How do i get the size of array in void Func(int (*a)[5]) for loop condition and print elements?
void Func(int (*a)[5])
{
for (int i = 0; i < 5; i++)
cout << a[i]; // doesn't work
}
int main()
{
int a[] = {1, 2, 3, 4, 5};
Func(&a);
}
Using a function template would be better if you major emphasis is on passing the size of the array.

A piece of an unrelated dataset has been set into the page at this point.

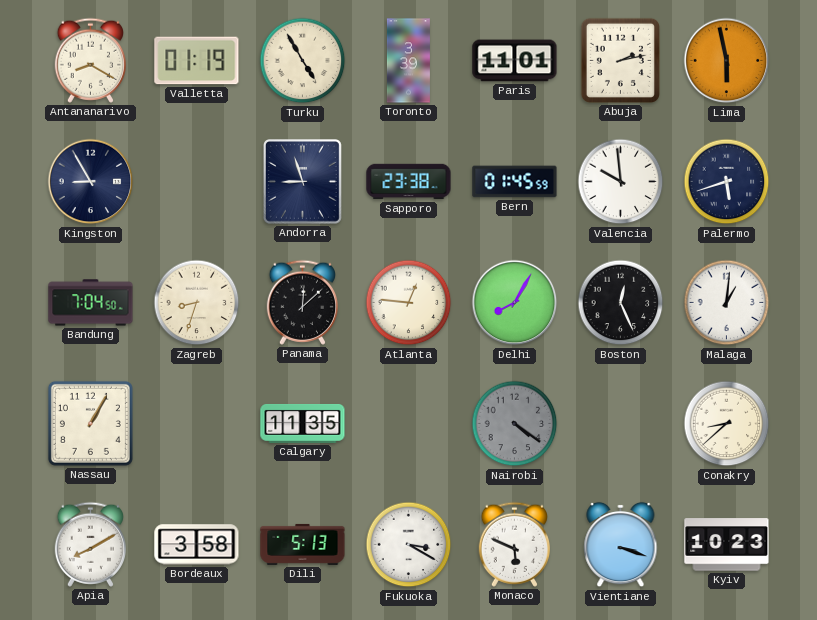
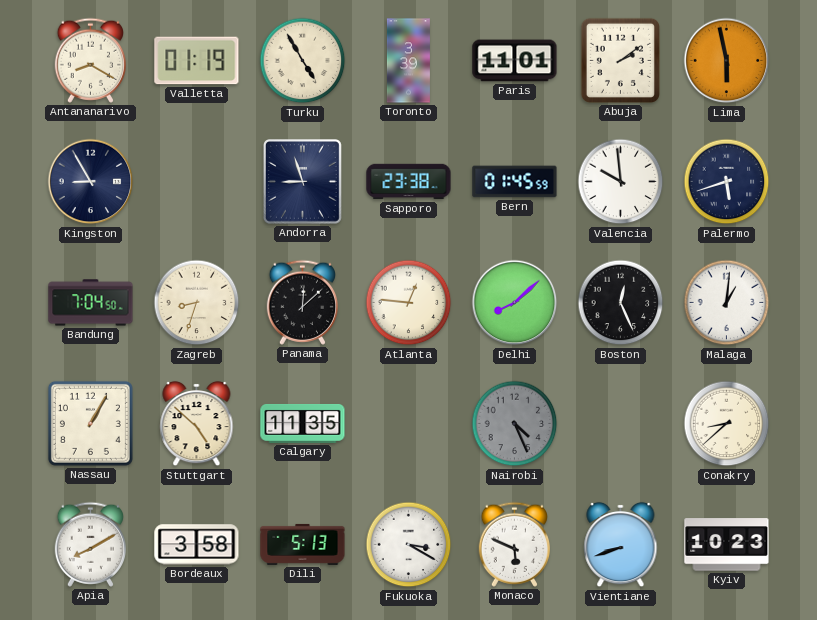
Abuja: 2:13 -> 2:09
Delhi: 8:05 -> 8:08
Stuttgart: none -> 4:52
Nairobi: 4:21 -> 4:26
Vientiane: 3:18 -> 8:42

template <typename T, size_t N>
void Func(T (&a)[N])
{
for (int i = 0; i < N; i++)
cout << a[i];
}
Firstly, the way you access the array is wrong. Inside your function you have a pointer to an array. The pointer has to be dereferenced first, before you use the [] operator on it
void Func(int (*a)[5])
{
for (int i = 0; i < 5; i++)
cout << (*a)[i];
}
Secondly, i don't understand why you need to "get" the size of the array, when the size is fixed at compile time, i.e. it is always 5. But in any case you can use the well-known sizeof trick
void Func(int (*a)[5])
{
for (int i = 0; i < sizeof *a / sizeof **a; i++)
cout << (*a)[i];
}
The sizeof *a / sizeof **a expression is guaranteed to evaluate to 5 in this case.
It doesn't work because you didn't de-reference it enough. You have a pointer to an array- the pointer requires de-referencing, and the array needs indexing.
void Func(int (*a)[5])
{
for (int i = 0; i < 5; i++)
std::cout << (*a)[i];
}
int main()
{
int a[] = {1, 2, 3, 4, 5};
Func(&a);
}
When you pass an array into a function, it degrades to a pointer and all size information is lost.
You can instead use a STL container, like vector, to make things easier.
#include <iostream>
#include <vector>
using namespace std;
void Func(vector <int> a){
for (int i = 0; i < a.size(); i++)
cout << a[i];
}
int main (){
int nums[] = {1, 2, 3, 4, 5};
vector<int> a (nums, nums + sizeof(nums) / sizeof(int) );
Func(a);
}
How do i get the size of array
You already know the size at compile-time, it's 5. You just forgot to dereference the pointer:
cout << (*a)[i];
void Func(int * a)
{
for (int i = 0; i < 5; i++)
cout << *(a+i);
}
int main()
{
int a[] = {1, 2, 3, 4, 5};
Func(a);
}